No livro O Retrato de Dorian Gray, o autor Oscar Wilde nos dá um belíssimo exemplo sobre o insaciável desejo de se manter jovem para sempre e a qualquer custo, deixando de lado, muitas vezes, a necessária evolução espiritual. Dorian é alguém que se apaixona perdidamente por si mesmo e por seus atributos físicos, intelectuais e existenciais, não medindo esforços para alcançar tudo aquilo que deseja.
Neste processo de construção de si mesmo, o protagonista não envelhece, mas tão somente o quadro que contém o seu retrato, que deixa transparecer em suas tintas a falta de cores da existência de um Dorian que não busca nada além da satisfação sensorial.
Nossa modernidade líquida, na expressão de Bauman, nos convida todo o tempo a sermos jovens, aprazíveis e, para sempre consumíveis. Todos os aspectos ligados ao envelhecimento são tidos como menores, indesejáveis e dignos de serem camuflados ou até mesmo eliminados, como se a velhice fosse um mal a ser combatido pela Medicina.

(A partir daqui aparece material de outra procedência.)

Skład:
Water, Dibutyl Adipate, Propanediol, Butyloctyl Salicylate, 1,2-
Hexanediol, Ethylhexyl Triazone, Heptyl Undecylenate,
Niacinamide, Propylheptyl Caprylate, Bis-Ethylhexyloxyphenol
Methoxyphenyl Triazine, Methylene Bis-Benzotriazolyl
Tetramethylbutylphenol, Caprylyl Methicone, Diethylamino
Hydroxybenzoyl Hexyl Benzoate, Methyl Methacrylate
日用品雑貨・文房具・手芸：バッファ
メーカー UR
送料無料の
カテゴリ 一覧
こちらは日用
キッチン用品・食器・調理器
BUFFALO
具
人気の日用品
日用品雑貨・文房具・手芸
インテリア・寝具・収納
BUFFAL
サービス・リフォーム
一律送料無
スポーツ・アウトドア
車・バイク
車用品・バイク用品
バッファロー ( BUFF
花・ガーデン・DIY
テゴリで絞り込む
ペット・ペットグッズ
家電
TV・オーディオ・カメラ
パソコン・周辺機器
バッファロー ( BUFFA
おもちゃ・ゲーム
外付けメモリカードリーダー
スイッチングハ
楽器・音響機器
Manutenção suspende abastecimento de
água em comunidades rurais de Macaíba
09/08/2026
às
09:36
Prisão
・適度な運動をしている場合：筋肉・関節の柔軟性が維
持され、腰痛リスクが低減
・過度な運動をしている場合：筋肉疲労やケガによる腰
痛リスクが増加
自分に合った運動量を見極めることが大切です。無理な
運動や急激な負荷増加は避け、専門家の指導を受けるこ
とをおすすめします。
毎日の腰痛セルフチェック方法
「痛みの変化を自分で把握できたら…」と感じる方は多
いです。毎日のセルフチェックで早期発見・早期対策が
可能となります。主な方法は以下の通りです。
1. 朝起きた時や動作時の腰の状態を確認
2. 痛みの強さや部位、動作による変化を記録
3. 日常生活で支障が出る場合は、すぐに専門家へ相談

A passagem do tempo passou a ser vista como algo que mortifica e nos conduz à dolorosa experiência do morrer contínuo. É como se, a partir de certa idade, nossa grande preocupação devesse ser a de mitigar os efeitos do tempo sobre nosso corpo e nosso espírito.

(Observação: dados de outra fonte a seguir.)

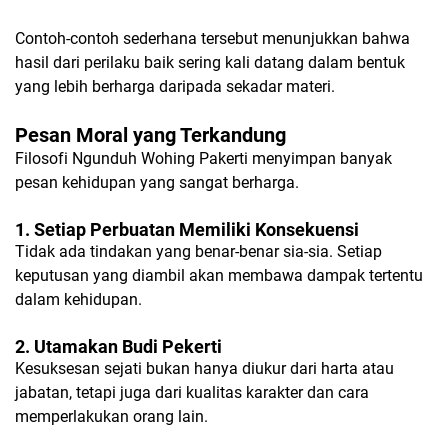
Contoh-contoh sederhana tersebut menunjukkan bahwa
hasil dari perilaku baik sering kali datang dalam bentuk
yang lebih berharga daripada sekadar materi.
Pesan Moral yang Terkandung
Filosofi Ngunduh Wohing Pakerti menyimpan banyak
pesan kehidupan yang sangat berharga.
1. Setiap Perbuatan Memiliki Konsekuensi
Tidak ada tindakan yang benar-benar sia-sia. Setiap
keputusan yang diambil akan membawa dampak tertentu
dalam kehidupan.
2. Utamakan Budi Pekerti
Kesuksesan sejati bukan hanya diukur dari harta atau
jabatan, tetapi juga dari kualitas karakter dan cara
memperlakukan orang lain.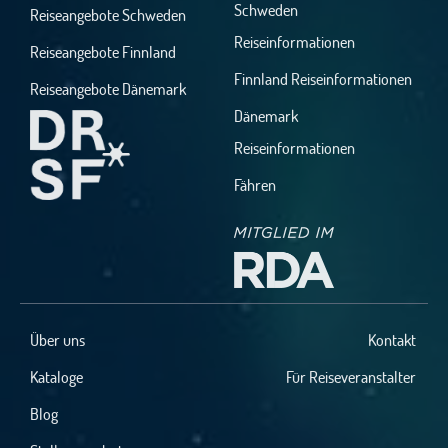
Schweden
Reiseangebote Schweden
Reiseinformationen
Reiseangebote Finnland
Finnland Reiseinformationen
Reiseangebote Dänemark
Dänemark
Reiseinformationen
Fähren
Über uns
Kontakt
Kataloge
Für Reiseveranstalter
Blog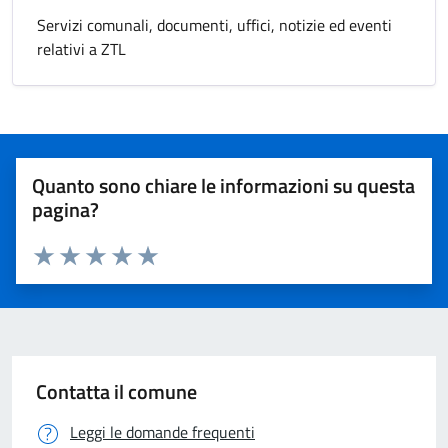
Servizi comunali, documenti, uffici, notizie ed eventi
relativi a ZTL
Quanto sono chiare le informazioni su questa
pagina?
Valuta 1 stelle su 5
Valuta 2 stelle su 5
Valuta 3 stelle su 5
Valuta 4 stelle su 5
Valuta 5 stelle su 5
Contatta il comune
Leggi le domande frequenti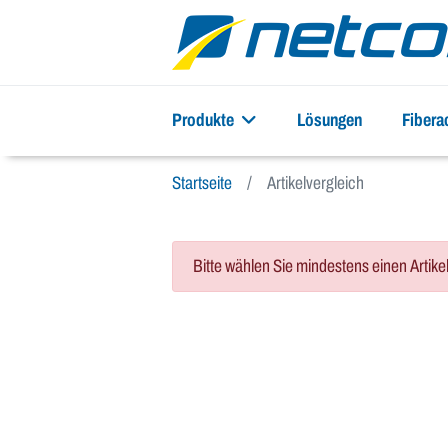
Produkte
Lösungen
Fiber
Startseite
Artikelvergleich
Bitte wählen Sie mindestens einen Artike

Somos compelidos a manter a infantil ilusão de que nascimento, envelhecimento e morte não são parte natural do processo humano, como os deuses da antiguidade, que já nasciam adultos e assim permaneciam para todo o sempre. Alimentamos a falsa impressão de que podemos alcançar a vitória contra o tempo; e, nesse afã, não é incomum que a melhor parte de nós mesmos seja ignorada durante o processo.
Envelhecer pode ser visto sob a ótica das perdas, que necessariamente acontecem, e não seríamos ingênuos de as negar; mas também pode nos convidar a navegar em um mar de incertezas, que, no dizer de Russel, nos colocam entre esperanças vivas e receios provocadores. Aprender a viver sem certezas – e não ser paralisado por elas - talvez seja um dos maiores desafios da velhice.

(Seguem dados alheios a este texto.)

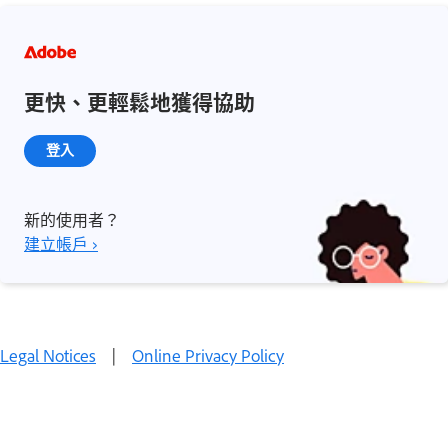
更快、更輕鬆地獲得協助
登入
新的使用者？
建立帳戶 ›
Legal Notices
|
Online Privacy Policy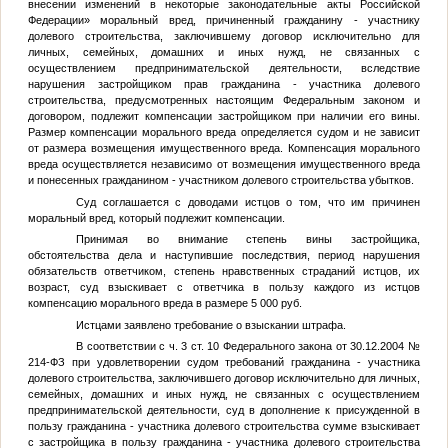
внесении изменений в некоторые законодательные акты Российской
Федерации» моральный вред, причиненный гражданину - участнику
долевого строительства, заключившему договор исключительно для
личных, семейных, домашних и иных нужд, не связанных с
осуществлением предпринимательской деятельности, вследствие
нарушения застройщиком прав гражданина - участника долевого
строительства, предусмотренных настоящим Федеральным законом и
договором, подлежит компенсации застройщиком при наличии его вины.
Размер компенсации морального вреда определяется судом и не зависит
от размера возмещения имущественного вреда. Компенсация морального
вреда осуществляется независимо от возмещения имущественного вреда
и понесенных гражданином - участником долевого строительства убытков.
Суд соглашается с доводами истцов о том, что им причинен
моральный вред, который подлежит компенсации.
Принимая во внимание степень вины застройщика,
обстоятельства дела и наступившие последствия, период нарушения
обязательств ответчиком, степень нравственных страданий истцов, их
возраст, суд взыскивает с ответчика в пользу каждого из истцов
компенсацию морального вреда в размере 5 000 руб.
Истцами заявлено требование о взыскании штрафа.
В соответствии с ч. 3 ст. 10 Федерального закона от 30.12.2004 №
214-ФЗ при удовлетворении судом требований гражданина - участника
долевого строительства, заключившего договор исключительно для личных,
семейных, домашних и иных нужд, не связанных с осуществлением
предпринимательской деятельности, суд в дополнение к присужденной в
пользу гражданина - участника долевого строительства сумме взыскивает
с застройщика в пользу гражданина - участника долевого строительства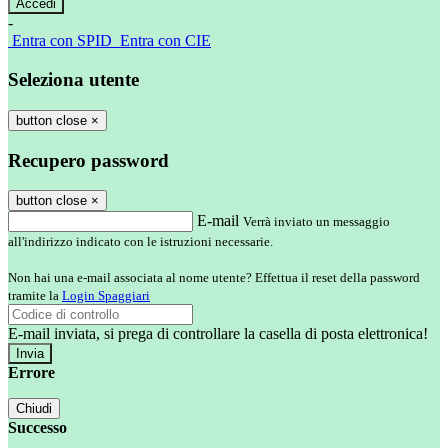
-
Entra con SPID
Entra con CIE
Seleziona utente
button close
×
Recupero password
button close
×
E-mail
Verrà inviato un messaggio
all'indirizzo indicato con le istruzioni necessarie.
Non hai una e-mail associata al nome utente? Effettua il reset della password
tramite la
Login Spaggiari
E-mail inviata, si prega di controllare la casella di posta elettronica!
Errore
Chiudi
Successo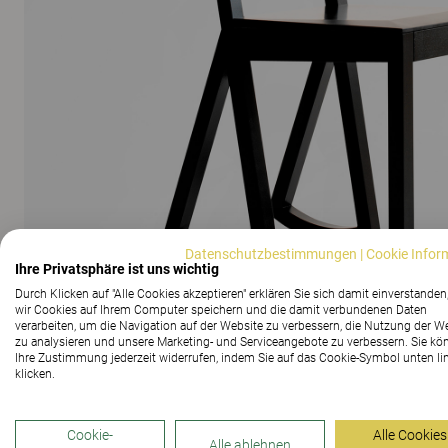
Datenschutzbestimmungen
|
Cookie Infor
Ihre Privatsphäre ist uns wichtig
Durch Klicken auf "Alle Cookies akzeptieren" erklären Sie sich damit einverstanden
wir Cookies auf Ihrem Computer speichern und die damit verbundenen Daten
verarbeiten, um die Navigation auf der Website zu verbessern, die Nutzung der W
zu analysieren und unsere Marketing- und Serviceangebote zu verbessern. Sie kö
Ihre Zustimmung jederzeit widerrufen, indem Sie auf das Cookie-Symbol unten li
klicken.
ALLE BILDER ANZEIGEN
Cookie-
Alle Cookies
Alle ablehnen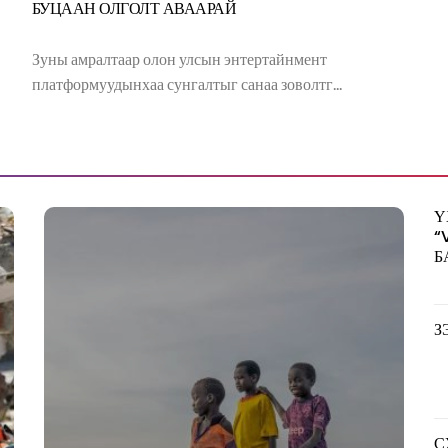
БУЦААН ОЛГОЛТ АВААРАЙ
Зуны амралтаар олон улсын энтертайнмент
платформуудынхаа сунгалтыг санаа зоволтг...
Ү
“
Б
З
С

Aceitar a passagem do tempo – e os efeitos dela decorrentes - como algo natural é imperioso para a manutenção da qualidade de vida na velhice. Não recriminamos quem pinta os cabelos, aplica botox ou se preocupa de modo saudável com a aparência - ao contrário, incentivamos isto entre os pacientes que assim desejam fazê-lo. As vezes tais ações se mostram como indicativos de qualidade de vida para alguns pacientes. O que não é recomendável é fazer tais coisas porque a sociedade não aceita que estamos admitindo com coragem a nossa passagem pelo tempo.
Muitas vezes fazer um retiro de ioga, passar o final de semana junto à natureza ou viajar para um lugar desconhecido pode ser tão benéfico para a manutenção do viço da pele quanto uma tarde no dermatologista ou uma intervenção cirúrgica. As vezes o que nos falta não é mais juventude, mas compreensão sobre quem somos e aquilo que ainda desejamos ser: somos humanos e, enquanto tais, sujeitos ao tempo, tanto em suas vicissitudes quanto em suas benesses.
O que pode ser mais gostoso para os apreciadores do que um vinho safra antiga? O que dizer dos relacionamentos longos, cheios de cumplicidade e afeto? Isso para não dizer da alegria de partilharmos nosso tempo com nossos avós que, já repletos de sabedoria, podem nos aconselhar de modo muito mais amoroso que vinte amigos juntos.
É necessário que aprendamos o mais breve possível que belas não são apenas as formas físicas da juventude. Elas, sem dúvida são belas. Mas, em nossa opinião, há mais beleza em um rosto enrugado sábio do que em uma classe inteira do colegial. Não há nada mais belo que um rosto sábio!
A história que começamos a contar no início termina com o protagonista destruindo o quadro que lhe garantia a juventude eterna. Ele compreende que muitas das dores que havia sofrido eram decorrentes daquele presente que, ao final, se mostrou uma maldição. Manter a juventude a qualquer preço é maldição e não aceitarmos a passagem do tempo pode ser nossa ruína rumo à construção de nós mesmos.